Framework For Behaviour Tracking

Riyadh Almutiry and Tim Cootes

The aim of this project is to build an extensible framework for tracking facial behavior based on features found in the face image. The task of the framework is to provide robust and accurate generic measures for gaze and facial expression that can be used by multiple domains for further analysis.

The development of the project consist of two main stages:

  1. First choosing a reliable facial feature detector
  2. Feature selection and processing in attempt to produce reliable measure for the framework.

We are using the robust Facial Feature Detector developed by Cootes et al. (2012) as the basis for our framework.

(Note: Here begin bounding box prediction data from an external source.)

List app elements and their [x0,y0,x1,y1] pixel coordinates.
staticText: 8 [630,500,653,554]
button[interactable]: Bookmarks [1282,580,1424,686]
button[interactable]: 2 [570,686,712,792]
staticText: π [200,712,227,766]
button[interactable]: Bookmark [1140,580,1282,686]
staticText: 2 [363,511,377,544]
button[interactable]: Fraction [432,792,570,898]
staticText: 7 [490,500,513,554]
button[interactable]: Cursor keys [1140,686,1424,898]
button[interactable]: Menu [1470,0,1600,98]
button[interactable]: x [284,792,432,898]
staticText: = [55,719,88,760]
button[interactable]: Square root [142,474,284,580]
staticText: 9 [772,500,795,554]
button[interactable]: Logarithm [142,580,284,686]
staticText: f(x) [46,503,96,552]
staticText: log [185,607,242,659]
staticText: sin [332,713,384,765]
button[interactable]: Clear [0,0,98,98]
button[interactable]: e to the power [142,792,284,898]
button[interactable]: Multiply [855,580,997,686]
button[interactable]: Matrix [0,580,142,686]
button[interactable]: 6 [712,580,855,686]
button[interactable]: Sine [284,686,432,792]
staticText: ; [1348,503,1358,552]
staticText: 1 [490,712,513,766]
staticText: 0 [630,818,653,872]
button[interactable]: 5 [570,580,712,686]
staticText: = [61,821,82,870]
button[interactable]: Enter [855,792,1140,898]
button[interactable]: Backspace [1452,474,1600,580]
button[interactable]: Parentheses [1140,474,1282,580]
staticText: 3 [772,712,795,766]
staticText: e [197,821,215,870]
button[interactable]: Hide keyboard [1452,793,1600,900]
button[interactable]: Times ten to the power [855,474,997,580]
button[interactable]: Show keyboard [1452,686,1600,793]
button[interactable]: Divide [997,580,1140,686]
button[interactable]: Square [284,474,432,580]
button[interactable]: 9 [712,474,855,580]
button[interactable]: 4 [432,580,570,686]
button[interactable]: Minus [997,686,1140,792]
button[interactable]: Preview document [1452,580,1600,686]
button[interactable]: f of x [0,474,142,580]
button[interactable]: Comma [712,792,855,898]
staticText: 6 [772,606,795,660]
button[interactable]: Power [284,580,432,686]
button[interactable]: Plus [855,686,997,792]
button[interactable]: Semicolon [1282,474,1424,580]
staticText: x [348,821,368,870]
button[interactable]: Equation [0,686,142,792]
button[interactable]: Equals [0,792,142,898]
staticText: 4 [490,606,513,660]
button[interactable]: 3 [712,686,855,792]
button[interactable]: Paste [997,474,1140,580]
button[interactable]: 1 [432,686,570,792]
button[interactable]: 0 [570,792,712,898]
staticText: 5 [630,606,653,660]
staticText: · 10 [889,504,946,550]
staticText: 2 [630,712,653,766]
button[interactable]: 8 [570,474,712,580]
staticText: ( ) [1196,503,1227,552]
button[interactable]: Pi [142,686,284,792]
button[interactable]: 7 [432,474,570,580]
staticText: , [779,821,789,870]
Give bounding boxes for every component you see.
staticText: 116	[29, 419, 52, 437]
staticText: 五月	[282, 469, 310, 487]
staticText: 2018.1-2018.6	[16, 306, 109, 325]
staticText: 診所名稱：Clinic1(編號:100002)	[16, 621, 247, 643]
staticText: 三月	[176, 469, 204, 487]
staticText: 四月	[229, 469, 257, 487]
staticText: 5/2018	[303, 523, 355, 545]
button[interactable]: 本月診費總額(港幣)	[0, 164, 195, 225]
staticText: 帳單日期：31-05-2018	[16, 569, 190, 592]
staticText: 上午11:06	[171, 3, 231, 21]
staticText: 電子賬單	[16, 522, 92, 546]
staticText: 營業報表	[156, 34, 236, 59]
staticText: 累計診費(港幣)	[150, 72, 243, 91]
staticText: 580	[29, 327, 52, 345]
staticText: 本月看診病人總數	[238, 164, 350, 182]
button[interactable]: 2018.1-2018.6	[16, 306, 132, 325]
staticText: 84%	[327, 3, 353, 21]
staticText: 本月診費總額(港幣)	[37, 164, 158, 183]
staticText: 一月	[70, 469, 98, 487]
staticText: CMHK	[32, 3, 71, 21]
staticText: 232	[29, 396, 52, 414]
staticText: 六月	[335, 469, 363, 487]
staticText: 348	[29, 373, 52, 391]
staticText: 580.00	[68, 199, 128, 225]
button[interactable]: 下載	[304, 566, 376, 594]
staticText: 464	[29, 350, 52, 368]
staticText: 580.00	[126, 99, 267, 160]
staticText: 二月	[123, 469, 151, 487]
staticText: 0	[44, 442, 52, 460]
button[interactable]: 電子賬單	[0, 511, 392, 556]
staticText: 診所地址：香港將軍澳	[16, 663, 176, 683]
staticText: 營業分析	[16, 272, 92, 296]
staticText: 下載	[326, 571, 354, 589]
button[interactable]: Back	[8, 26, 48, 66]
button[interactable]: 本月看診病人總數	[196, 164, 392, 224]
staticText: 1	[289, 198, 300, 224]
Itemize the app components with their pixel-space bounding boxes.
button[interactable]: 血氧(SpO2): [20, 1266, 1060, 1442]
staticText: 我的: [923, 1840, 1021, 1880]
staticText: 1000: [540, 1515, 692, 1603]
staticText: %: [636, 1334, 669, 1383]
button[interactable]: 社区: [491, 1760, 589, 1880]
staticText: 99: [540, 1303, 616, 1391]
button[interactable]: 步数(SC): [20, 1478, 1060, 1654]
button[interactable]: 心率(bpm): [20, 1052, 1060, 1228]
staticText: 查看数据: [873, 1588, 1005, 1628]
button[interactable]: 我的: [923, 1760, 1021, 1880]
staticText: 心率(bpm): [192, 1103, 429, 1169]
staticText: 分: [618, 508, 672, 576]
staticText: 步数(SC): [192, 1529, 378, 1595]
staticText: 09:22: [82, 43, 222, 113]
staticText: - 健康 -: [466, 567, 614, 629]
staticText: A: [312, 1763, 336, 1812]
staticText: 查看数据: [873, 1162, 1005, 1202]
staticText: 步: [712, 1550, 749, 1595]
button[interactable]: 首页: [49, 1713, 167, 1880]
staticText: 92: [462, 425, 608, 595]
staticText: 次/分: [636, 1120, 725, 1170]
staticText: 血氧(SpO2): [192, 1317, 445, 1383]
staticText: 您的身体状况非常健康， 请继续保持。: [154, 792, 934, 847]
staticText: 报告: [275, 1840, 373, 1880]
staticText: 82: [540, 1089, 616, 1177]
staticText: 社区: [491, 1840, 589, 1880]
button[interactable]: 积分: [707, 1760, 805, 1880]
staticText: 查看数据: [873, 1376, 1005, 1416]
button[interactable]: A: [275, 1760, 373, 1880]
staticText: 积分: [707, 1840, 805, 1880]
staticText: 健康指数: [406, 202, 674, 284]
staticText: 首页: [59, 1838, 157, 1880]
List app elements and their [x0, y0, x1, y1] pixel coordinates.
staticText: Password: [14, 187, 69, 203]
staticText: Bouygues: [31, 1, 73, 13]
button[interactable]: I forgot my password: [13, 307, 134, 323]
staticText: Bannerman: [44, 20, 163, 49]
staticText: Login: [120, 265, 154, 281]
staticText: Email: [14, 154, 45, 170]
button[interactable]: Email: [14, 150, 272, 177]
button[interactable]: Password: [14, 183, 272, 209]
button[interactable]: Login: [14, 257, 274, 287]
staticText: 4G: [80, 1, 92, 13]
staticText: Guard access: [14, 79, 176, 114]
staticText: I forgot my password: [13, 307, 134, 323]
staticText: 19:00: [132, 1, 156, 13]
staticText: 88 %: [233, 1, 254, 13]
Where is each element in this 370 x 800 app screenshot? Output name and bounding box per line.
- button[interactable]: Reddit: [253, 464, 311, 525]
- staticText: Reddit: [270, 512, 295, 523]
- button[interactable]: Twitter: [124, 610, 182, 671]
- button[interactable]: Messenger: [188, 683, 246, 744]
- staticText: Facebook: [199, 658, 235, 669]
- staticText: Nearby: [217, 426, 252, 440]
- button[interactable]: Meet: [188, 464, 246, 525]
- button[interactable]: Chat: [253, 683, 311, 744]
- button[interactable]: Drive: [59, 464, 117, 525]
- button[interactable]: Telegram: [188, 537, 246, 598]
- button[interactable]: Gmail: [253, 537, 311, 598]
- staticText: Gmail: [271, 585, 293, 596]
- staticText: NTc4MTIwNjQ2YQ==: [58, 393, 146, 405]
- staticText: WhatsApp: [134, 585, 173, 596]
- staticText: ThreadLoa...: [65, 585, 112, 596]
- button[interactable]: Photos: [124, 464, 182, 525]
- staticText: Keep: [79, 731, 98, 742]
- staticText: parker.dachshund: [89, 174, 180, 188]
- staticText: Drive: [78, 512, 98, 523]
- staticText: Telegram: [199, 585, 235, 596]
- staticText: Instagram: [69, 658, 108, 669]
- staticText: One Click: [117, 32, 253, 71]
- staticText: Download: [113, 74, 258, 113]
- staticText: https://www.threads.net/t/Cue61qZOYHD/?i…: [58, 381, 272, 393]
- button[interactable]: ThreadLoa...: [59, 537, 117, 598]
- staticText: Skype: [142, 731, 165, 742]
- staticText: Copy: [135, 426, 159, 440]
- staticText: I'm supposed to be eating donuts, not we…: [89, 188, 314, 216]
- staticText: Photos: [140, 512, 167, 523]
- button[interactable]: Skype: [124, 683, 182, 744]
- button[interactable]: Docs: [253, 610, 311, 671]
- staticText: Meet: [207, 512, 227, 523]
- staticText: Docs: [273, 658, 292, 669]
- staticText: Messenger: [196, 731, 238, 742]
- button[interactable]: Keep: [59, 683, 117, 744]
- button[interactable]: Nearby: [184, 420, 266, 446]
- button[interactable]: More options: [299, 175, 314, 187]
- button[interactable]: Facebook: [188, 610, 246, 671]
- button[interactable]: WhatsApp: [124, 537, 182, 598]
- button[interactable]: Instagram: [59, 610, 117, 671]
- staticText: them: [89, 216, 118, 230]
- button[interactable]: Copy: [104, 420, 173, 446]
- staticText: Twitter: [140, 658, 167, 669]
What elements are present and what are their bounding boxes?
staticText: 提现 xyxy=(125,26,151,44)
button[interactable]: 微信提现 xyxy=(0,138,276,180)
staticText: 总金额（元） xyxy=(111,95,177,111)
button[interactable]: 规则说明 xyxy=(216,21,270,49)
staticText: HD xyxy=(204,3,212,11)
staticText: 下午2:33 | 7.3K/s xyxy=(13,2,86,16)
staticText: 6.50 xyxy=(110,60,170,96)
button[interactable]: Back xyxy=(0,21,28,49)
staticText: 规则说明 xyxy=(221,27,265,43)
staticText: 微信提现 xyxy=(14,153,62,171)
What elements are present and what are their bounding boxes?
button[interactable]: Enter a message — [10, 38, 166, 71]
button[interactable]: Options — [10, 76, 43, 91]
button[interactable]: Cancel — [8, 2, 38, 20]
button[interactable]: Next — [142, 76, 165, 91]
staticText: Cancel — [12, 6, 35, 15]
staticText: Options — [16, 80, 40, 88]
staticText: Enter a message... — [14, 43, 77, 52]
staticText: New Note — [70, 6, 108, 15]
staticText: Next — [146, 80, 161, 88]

currently we aim to build a robust non-intrusive gaze detector using only a single camera

Why detecting gaze

A high visual attention is demanding for many safety-critical tasks such in car driving for instance, a moment of visual attention loss can result in serious consequences such as car collusion. Visual attention remains active topic for many areas such as education, psychology, neuroscience, cognitive neuroscience, and neuropsychology. The rate of visual attention studies since 2000 to 2010 is highly increasing in the research community by more than 50% in recent years, while some studies focuses on neurophysiology, the vast majority are focusing in behavioral studies (Carrasco, 2011). A driving simulation experiment has proved that driver's visual attention is highly predictable when tracking eye gaze (Xu et al., 2000). In psychology, a study of Downing et al. (2004) was investigating the effects of the gaze of others on subjects visual attention shifts. Moreover, in business, a history record of customer's gaze fixations and saccades may enable the understanding of individual interests. This can lead to many benefits such as web searching utilization or helping marketers to personalize their ads based on the interest of individual customers.

References

T.F.Cootes, M.Ionita, C.Lindner and P.Sauer, "Robust and Accurate Shape Model Fitting using Random Forest Regression Voting", ECCV 2012 (PDF)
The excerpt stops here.